Weight is input to buffer memory, and ordering, find out the wherein class of the weight of maximum.This classification is as a result of exported, finished document and classify automatically.
During enforcement, concrete steps are as follows:
1. the pre-service of document.Utilities Electric Co.'s document is carried out structuring handle,, document is carried out participle, remove stop word simultaneously and carry out the notion mapping according to the metadata of electric system.
2. characteristic item extracts, and reduces, and makes it the classification of document in the degree of depth portrayal electric system.
With training text according to characteristic item, save as vector space model.Promptly with the vector representation text: (ω
1, ω
2..., ω
n) ω wherein
iIt is the weight of i characteristic item.

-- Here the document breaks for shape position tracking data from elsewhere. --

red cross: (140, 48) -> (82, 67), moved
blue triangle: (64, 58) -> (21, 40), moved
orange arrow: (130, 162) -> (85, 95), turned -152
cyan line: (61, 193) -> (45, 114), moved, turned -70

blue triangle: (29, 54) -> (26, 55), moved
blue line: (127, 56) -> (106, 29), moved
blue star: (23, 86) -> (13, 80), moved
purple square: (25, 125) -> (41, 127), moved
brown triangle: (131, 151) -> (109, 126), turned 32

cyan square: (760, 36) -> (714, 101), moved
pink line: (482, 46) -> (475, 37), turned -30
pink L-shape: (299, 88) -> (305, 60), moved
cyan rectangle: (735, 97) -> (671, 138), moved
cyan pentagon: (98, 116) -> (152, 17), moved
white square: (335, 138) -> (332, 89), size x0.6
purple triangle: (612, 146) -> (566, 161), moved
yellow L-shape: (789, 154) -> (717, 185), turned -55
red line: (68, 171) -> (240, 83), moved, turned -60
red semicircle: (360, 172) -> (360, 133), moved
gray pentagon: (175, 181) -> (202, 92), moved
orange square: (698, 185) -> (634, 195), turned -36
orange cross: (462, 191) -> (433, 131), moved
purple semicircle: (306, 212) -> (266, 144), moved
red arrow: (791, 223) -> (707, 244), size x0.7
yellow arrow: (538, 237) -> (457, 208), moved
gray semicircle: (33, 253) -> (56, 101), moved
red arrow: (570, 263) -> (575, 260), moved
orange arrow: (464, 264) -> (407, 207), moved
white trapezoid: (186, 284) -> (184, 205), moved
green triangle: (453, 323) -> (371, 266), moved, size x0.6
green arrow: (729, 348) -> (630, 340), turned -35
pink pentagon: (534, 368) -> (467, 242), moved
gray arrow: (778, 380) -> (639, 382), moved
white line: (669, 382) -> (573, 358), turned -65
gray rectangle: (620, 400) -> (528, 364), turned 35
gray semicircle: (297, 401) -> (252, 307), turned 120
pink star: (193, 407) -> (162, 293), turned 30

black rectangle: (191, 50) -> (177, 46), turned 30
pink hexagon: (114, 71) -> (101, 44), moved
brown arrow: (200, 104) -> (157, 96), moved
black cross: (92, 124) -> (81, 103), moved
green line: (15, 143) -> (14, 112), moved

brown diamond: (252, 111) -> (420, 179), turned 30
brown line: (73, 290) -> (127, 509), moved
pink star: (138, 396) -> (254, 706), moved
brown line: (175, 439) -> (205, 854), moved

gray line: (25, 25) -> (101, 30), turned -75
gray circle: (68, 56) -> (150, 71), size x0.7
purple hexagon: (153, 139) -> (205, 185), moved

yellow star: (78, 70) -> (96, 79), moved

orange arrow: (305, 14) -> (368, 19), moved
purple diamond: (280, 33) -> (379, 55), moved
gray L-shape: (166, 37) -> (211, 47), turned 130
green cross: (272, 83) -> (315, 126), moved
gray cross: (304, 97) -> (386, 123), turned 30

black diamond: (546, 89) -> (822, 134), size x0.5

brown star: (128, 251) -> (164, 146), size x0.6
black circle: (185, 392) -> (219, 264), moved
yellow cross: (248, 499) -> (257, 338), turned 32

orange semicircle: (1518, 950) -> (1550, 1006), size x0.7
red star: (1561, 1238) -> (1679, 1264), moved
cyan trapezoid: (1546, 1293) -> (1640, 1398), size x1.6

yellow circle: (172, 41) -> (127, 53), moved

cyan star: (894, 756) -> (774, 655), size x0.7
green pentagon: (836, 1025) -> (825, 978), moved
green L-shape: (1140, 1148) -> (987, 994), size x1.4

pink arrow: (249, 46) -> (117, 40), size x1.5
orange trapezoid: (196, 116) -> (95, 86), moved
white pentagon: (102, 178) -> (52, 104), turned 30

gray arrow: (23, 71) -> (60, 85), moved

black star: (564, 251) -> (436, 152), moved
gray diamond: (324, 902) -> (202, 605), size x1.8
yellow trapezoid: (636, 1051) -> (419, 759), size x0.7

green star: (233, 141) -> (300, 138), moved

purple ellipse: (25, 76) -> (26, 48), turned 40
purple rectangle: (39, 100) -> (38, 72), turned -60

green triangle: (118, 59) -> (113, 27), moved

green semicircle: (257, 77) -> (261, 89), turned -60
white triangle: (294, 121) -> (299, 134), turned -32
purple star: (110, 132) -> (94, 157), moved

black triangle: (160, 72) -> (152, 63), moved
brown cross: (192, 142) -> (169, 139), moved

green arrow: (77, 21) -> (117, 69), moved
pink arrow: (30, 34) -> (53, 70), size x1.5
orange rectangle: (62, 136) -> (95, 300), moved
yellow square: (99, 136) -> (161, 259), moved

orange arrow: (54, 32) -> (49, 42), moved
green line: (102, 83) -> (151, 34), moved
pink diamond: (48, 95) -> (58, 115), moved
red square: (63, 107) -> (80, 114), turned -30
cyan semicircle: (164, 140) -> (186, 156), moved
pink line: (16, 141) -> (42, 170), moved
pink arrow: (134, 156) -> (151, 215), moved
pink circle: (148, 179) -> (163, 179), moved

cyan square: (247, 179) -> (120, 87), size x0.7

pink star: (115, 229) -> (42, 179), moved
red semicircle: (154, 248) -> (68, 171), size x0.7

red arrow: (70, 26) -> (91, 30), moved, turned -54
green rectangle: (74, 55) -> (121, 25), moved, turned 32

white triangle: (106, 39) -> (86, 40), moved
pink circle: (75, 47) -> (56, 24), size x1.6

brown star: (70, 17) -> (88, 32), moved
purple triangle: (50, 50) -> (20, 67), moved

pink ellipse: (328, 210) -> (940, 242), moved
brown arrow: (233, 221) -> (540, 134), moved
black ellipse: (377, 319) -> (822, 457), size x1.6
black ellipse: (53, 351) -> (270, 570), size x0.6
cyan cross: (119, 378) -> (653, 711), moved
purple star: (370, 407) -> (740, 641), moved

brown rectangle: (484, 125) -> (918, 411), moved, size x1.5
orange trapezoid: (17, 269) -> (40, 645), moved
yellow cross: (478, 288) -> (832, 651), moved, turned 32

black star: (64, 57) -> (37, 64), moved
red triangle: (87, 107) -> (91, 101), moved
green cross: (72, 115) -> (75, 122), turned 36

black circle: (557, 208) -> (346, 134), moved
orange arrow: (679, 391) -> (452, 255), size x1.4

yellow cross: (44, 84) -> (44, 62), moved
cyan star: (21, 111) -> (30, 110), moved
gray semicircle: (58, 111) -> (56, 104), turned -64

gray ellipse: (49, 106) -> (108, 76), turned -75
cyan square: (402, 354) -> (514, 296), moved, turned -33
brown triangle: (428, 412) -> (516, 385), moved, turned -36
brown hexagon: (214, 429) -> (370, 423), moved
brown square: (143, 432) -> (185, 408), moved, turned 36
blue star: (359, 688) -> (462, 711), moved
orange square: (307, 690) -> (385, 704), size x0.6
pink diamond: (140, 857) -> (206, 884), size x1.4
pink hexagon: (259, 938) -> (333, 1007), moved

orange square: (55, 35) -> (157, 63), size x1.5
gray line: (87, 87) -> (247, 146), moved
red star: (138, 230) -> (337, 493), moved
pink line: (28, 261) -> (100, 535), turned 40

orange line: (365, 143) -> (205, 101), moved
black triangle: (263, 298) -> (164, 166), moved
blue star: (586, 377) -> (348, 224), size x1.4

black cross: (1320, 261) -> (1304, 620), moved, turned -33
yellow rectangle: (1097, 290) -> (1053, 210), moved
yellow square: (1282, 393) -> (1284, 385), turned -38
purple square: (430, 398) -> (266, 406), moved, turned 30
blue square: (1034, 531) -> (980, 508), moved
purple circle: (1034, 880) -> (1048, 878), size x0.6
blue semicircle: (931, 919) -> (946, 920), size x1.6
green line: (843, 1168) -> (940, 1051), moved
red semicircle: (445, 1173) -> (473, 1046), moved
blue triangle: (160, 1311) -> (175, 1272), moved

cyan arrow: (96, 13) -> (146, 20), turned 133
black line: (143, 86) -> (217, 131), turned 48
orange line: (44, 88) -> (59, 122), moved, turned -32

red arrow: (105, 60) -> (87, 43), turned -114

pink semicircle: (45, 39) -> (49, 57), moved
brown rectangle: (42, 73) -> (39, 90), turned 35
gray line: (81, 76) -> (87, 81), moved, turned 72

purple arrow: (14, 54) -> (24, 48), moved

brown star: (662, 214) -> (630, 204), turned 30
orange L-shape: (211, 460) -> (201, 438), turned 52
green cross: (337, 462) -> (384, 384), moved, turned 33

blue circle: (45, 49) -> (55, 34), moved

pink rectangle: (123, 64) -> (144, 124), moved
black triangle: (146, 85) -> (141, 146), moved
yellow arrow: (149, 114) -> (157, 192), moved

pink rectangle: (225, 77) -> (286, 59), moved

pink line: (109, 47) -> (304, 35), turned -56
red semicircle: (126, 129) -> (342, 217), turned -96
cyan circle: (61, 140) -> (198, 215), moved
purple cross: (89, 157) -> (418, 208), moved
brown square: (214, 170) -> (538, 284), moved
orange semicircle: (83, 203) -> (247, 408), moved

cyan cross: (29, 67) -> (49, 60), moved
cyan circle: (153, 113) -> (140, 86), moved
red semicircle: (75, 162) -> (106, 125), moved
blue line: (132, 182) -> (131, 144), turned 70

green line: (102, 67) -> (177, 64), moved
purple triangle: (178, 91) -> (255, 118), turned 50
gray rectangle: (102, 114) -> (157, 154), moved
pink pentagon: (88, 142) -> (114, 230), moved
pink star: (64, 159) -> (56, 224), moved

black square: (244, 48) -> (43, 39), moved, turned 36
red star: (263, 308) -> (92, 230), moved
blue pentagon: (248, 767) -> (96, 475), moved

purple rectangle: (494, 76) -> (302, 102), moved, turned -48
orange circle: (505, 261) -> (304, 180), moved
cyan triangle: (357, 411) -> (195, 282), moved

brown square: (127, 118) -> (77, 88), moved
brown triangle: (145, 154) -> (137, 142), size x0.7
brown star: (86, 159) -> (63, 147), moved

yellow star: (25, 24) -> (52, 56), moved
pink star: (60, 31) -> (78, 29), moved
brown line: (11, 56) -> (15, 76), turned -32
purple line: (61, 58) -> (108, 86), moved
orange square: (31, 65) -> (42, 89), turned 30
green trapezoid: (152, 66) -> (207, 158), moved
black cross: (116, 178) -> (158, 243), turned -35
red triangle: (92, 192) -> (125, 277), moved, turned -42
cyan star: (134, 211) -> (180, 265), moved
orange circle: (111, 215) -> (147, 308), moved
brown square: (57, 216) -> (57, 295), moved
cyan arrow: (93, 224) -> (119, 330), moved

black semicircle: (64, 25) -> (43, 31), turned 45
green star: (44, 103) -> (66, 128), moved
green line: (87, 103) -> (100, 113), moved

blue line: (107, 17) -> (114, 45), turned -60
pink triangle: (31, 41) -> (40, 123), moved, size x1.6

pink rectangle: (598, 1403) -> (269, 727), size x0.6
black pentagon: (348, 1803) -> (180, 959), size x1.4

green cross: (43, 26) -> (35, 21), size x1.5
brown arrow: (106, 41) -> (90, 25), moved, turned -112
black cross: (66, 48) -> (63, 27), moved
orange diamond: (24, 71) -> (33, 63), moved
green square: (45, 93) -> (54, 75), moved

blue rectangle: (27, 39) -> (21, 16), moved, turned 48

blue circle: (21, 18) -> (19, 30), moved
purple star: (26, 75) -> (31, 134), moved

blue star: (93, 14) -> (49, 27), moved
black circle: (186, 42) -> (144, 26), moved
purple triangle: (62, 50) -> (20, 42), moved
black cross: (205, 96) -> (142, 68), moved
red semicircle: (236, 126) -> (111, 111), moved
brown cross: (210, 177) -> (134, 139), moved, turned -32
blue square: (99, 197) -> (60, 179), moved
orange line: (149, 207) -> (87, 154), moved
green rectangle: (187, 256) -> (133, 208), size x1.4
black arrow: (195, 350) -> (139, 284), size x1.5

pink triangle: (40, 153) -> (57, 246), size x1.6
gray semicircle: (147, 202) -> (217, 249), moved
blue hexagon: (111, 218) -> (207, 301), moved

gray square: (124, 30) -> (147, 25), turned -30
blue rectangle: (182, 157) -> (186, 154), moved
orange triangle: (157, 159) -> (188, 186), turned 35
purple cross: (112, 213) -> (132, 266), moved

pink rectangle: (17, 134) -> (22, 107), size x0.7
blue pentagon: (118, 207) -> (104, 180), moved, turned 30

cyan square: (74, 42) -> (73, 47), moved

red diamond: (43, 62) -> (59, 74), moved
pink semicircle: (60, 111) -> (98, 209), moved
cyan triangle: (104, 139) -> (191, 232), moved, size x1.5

4. the vector of training text is stored by row, and the classification of each training text is stored simultaneously, All Files is by the distributed file system unified management, to user transparent;
With new text according to characteristic item, save as vector space model, pending.
6.Map function reads file logging from DFS, calculates similarity between each training text that new text vector and distributed file system DFS read with calculating formula of similarity.And similarity K-top the result that this node is produced returns as intermediate result.
7.Reduce function converges the intermediate result that all Map nodes produce, and it is carried out queue order, stipulations go out K the training text vector that wherein similarity is the highest, generate K arest neighbors set N (u).
8.Merge, read the file logging on the DFS once more according to the weight calculation formula, find out K the training text vector that obtains in previous step, generate K arest neighbors set N (u) based on previous step, calculate the weight of each class.Output in the buffer memory.
9. all kinds of weight in the buffer memory is sorted, find out maximum weight, the classification under it is exactly the classification of new text.
The present invention can significantly shorten the document classification task executions time, improves classification effectiveness, and possesses robustness.